As we made our way across the open field, I glanced over at my hunting buddy.

"This midday turkey hunting sure is fun," I said. "I can't wait to try it again."

"Just don't expect these results every time," my friend laughed. "Every high-noon showdown doesn't always turn into a shootout at the O.K. Corral!"

My friend had once again taught me a new turkey hunting tactic for hard-to-kill gobblers. While that particular hunt would be my first high-noon showdown with a longbeard, it certainly wouldn't be my last.

Turkey hunters in Mississippi, or anywhere in the Deep South for that matter, will attest to the fact that Eastern gobblers are the toughest subspecies of turkey out there to hunt. That's not to say the other subspecies aren't challenging; they simply don't receive the hunting pressure our Eastern birds experience as a result of liberal bag limits, extremely long seasons and huge numbers of turkey hunters.

In order to bag one of these high-pressure gobblers, a turkey hunter must be willing to put in the extra effort and dig deep into his bag of tricks.

"Cuz" Strickland of Mossy Oak fame and a legend in the Mississippi turkey woods once described these high-pressured gobblers as politicians: "They will promise you a lot and give you very little!"

Once the hordes of hunters take to the woods in mid-March, owling and calling at first light, the old gobblers that were so talkative only a few weeks earlier become hush-mouthed and extremely hard to locate. The few birds that remain vocal survive by flying off the roost in the opposite direction of the early morning callers, causing great frustration for the hunters.
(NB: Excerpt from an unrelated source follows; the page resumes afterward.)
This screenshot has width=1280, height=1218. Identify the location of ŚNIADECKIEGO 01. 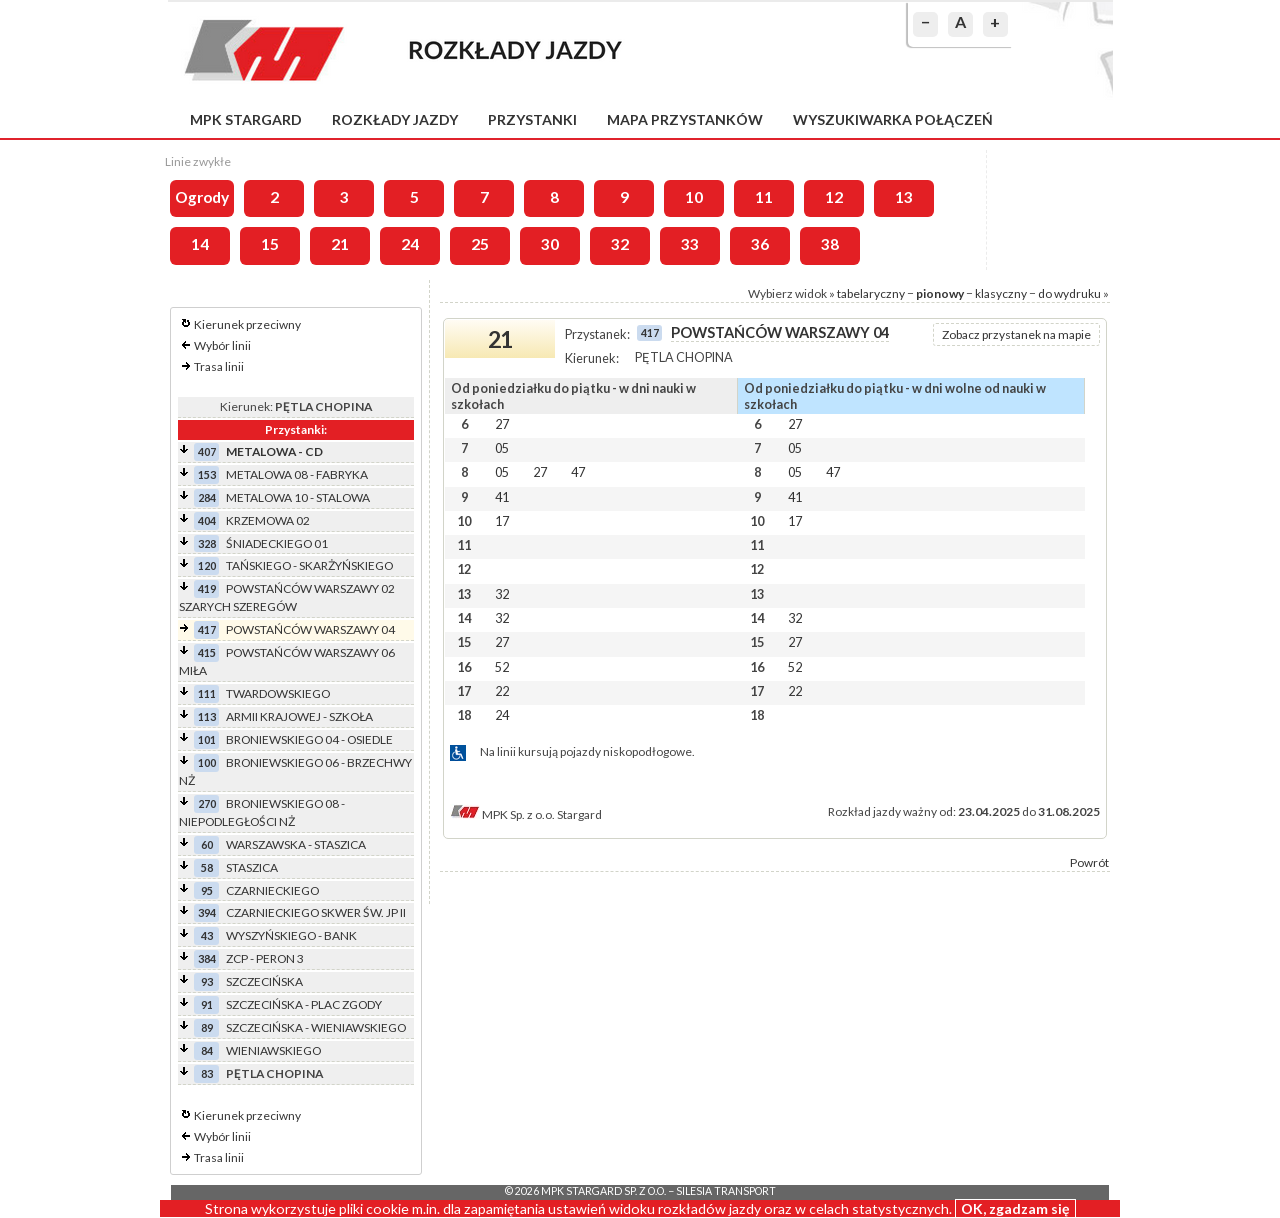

For most turkey hunters, the ideal Southern turkey hunt consists of setting up near a roosted bird, making a few seductive calls at daybreak and having a logger-headed longbeard come strutting, drumming and gobbling into gun range. The problem is that this scenario is a rare occurrence in the Mississippi turkey woods. Instead, most turkey hunts end shortly after they begin, with a dejected hunter heading back to his truck having been outwitted once again by a wily old longbeard.

But for those few die-hard hunters who have learned the ways of the wild turkey, they know that the best hunting can be found later in the day - at midday in particular.